== AVAILABLE DATA ==
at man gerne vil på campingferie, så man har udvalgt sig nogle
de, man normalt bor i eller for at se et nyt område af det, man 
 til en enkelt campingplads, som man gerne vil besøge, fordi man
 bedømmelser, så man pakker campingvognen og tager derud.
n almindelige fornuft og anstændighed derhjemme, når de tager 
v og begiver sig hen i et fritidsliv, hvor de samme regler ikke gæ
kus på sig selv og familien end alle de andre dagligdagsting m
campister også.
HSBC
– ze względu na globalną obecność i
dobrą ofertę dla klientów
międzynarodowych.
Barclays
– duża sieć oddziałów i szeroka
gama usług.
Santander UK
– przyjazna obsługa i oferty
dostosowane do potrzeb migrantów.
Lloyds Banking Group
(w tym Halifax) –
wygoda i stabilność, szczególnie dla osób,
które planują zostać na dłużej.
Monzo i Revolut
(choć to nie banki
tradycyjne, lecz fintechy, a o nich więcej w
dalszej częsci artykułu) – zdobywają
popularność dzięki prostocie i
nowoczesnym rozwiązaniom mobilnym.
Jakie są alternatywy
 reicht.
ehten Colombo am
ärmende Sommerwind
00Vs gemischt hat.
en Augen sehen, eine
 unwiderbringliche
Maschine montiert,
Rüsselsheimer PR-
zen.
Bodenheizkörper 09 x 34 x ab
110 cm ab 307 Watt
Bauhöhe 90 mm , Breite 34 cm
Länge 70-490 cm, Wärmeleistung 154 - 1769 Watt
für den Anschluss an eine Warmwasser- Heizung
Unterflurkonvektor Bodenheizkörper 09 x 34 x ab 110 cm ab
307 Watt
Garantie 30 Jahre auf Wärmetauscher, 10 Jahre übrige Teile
==
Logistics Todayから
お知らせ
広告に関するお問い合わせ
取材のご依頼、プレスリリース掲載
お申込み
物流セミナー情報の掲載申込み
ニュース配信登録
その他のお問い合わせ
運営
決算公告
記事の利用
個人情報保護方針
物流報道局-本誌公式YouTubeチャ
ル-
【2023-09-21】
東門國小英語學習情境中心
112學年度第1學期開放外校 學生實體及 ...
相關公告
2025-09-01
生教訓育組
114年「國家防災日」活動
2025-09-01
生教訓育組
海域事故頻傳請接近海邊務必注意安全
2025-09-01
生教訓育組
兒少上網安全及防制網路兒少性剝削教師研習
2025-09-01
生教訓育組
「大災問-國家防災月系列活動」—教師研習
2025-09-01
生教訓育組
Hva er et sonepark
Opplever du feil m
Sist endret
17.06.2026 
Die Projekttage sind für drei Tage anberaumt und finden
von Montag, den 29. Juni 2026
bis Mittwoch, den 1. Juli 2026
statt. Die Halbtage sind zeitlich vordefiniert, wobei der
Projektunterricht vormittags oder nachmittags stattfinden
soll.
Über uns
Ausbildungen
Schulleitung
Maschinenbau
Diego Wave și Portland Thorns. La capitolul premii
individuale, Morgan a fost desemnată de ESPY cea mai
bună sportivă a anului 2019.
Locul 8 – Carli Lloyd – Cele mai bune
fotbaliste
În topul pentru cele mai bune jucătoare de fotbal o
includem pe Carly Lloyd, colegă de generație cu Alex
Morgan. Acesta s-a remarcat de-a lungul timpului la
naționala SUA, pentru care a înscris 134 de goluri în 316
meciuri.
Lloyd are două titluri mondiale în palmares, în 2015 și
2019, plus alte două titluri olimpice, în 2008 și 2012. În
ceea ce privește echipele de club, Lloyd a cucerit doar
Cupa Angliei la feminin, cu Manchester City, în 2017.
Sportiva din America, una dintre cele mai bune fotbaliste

== ACTIVITY ==
Start with the line above that contains "at man gerne" and end with the line that contains "Garantie 30 Jahre". Write out those lines exactly, and only those.

== SOLUTION TO THIS TASK ==
at man gerne vil på campingferie, så man har udvalgt sig nogle
de, man normalt bor i eller for at se et nyt område af det, man 
 til en enkelt campingplads, som man gerne vil besøge, fordi man
 bedømmelser, så man pakker campingvognen og tager derud.
n almindelige fornuft og anstændighed derhjemme, når de tager 
v og begiver sig hen i et fritidsliv, hvor de samme regler ikke gæ
kus på sig selv og familien end alle de andre dagligdagsting m
campister også.
HSBC
– ze względu na globalną obecność i
dobrą ofertę dla klientów
międzynarodowych.
Barclays
– duża sieć oddziałów i szeroka
gama usług.
Santander UK
– przyjazna obsługa i oferty
dostosowane do potrzeb migrantów.
Lloyds Banking Group
(w tym Halifax) –
wygoda i stabilność, szczególnie dla osób,
które planują zostać na dłużej.
Monzo i Revolut
(choć to nie banki
tradycyjne, lecz fintechy, a o nich więcej w
dalszej częsci artykułu) – zdobywają
popularność dzięki prostocie i
nowoczesnym rozwiązaniom mobilnym.
Jakie są alternatywy
 reicht.
ehten Colombo am
ärmende Sommerwind
00Vs gemischt hat.
en Augen sehen, eine
 unwiderbringliche
Maschine montiert,
Rüsselsheimer PR-
zen.
Bodenheizkörper 09 x 34 x ab
110 cm ab 307 Watt
Bauhöhe 90 mm , Breite 34 cm
Länge 70-490 cm, Wärmeleistung 154 - 1769 Watt
für den Anschluss an eine Warmwasser- Heizung
Unterflurkonvektor Bodenheizkörper 09 x 34 x ab 110 cm ab
307 Watt
Garantie 30 Jahre auf Wärmetauscher, 10 Jahre übrige Teile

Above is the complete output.